Saved entries
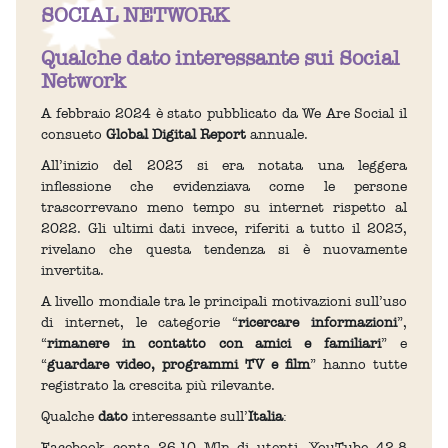
SOCIAL NETWORK
Qualche dato interessante sui Social
Network
A febbraio 2024 è stato pubblicato da We Are Social il
consueto
Global Digital Report
annuale.
All’inizio del 2023 si era notata una leggera
inflessione che evidenziava come le persone
trascorrevano meno tempo su internet rispetto al
2022. Gli ultimi dati invece, riferiti a tutto il 2023,
rivelano che questa tendenza si è nuovamente
invertita.
A livello mondiale tra le principali motivazioni sull’uso
di internet, le categorie “
ricercare informazioni
”,
“
rimanere in contatto con amici e familiari
” e
“
guardare video, programmi TV e film
” hanno tutte
registrato la crescita più rilevante.
Qualche
dato
interessante sull’
Italia
:
Facebook conta 26,10 Mln di utenti, YouTube 42,8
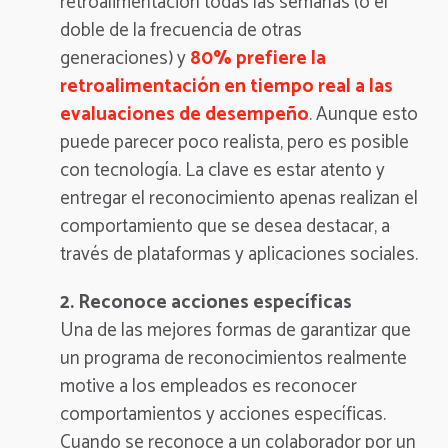
retroalimentación todas las semanas
(o el
doble de la frecuencia de otras
generaciones) y
80% prefiere la
retroalimentación en tiempo real a las
evaluaciones de desempeño
. Aunque esto
puede parecer poco realista, pero es posible
con tecnología. La clave es estar atento y
entregar el reconocimiento apenas realizan el
comportamiento que se desea destacar, a
través de plataformas y aplicaciones sociales.
2. Reconoce acciones específicas
Una de las mejores formas de garantizar que
un programa de reconocimientos realmente
motive a los empleados es reconocer
comportamientos y acciones específicas.
Cuando se reconoce a un colaborador por un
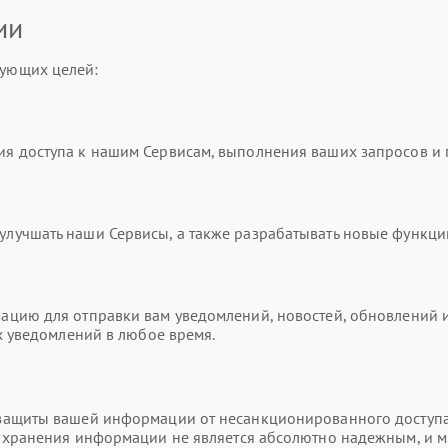
ии
ующих целей:
я доступа к нашим Сервисам, выполнения ваших запросов и
учшать наши Сервисы, а также разрабатывать новые функци
цию для отправки вам уведомлений, новостей, обновлений и
х уведомлений в любое время.
ащиты вашей информации от несанкционированного доступа,
и хранения информации не является абсолютно надежным, и 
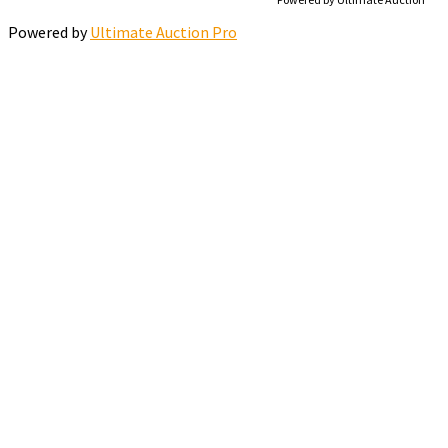
Powered by
Ultimate Auction Pro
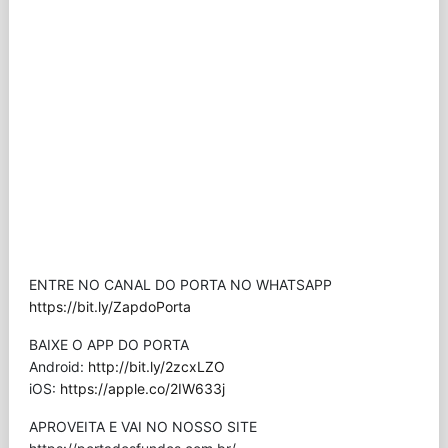
ENTRE NO CANAL DO PORTA NO WHATSAPP
https://bit.ly/ZapdoPorta
BAIXE O APP DO PORTA
Android:
http://bit.ly/2zcxLZO
iOS:
https://apple.co/2IW633j
APROVEITA E VAI NO NOSSO SITE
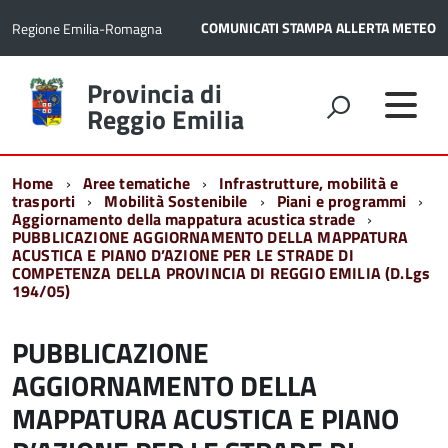
COMUNICATI STAMPA
ALLERTA METEO
Regione Emilia-Romagna
Torna
Provincia di
alla
Reggio Emilia
home
page
Home
Aree tematiche
Infrastrutture, mobilità e
trasporti
Mobilità Sostenibile
Piani e programmi
Aggiornamento della mappatura acustica strade
PUBBLICAZIONE AGGIORNAMENTO DELLA MAPPATURA
ACUSTICA E PIANO D’AZIONE PER LE STRADE DI
COMPETENZA DELLA PROVINCIA DI REGGIO EMILIA (D.Lgs
194/05)
PUBBLICAZIONE
AGGIORNAMENTO DELLA
MAPPATURA ACUSTICA E PIANO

▸ EXERCISE DIRECTIONS
What is needed is an exact copy of the lines from the start of the records through the line containing "di internet, le", with no pictures.

▸ TASK OUTPUT
SOCIAL NETWORK
Qualche dato interessante sui Social
Network
A febbraio 2024 è stato pubblicato da We Are Social il
consueto
Global Digital Report
annuale.
All’inizio del 2023 si era notata una leggera
inflessione che evidenziava come le persone
trascorrevano meno tempo su internet rispetto al
2022. Gli ultimi dati invece, riferiti a tutto il 2023,
rivelano che questa tendenza si è nuovamente
invertita.
A livello mondiale tra le principali motivazioni sull’uso
di internet, le categorie “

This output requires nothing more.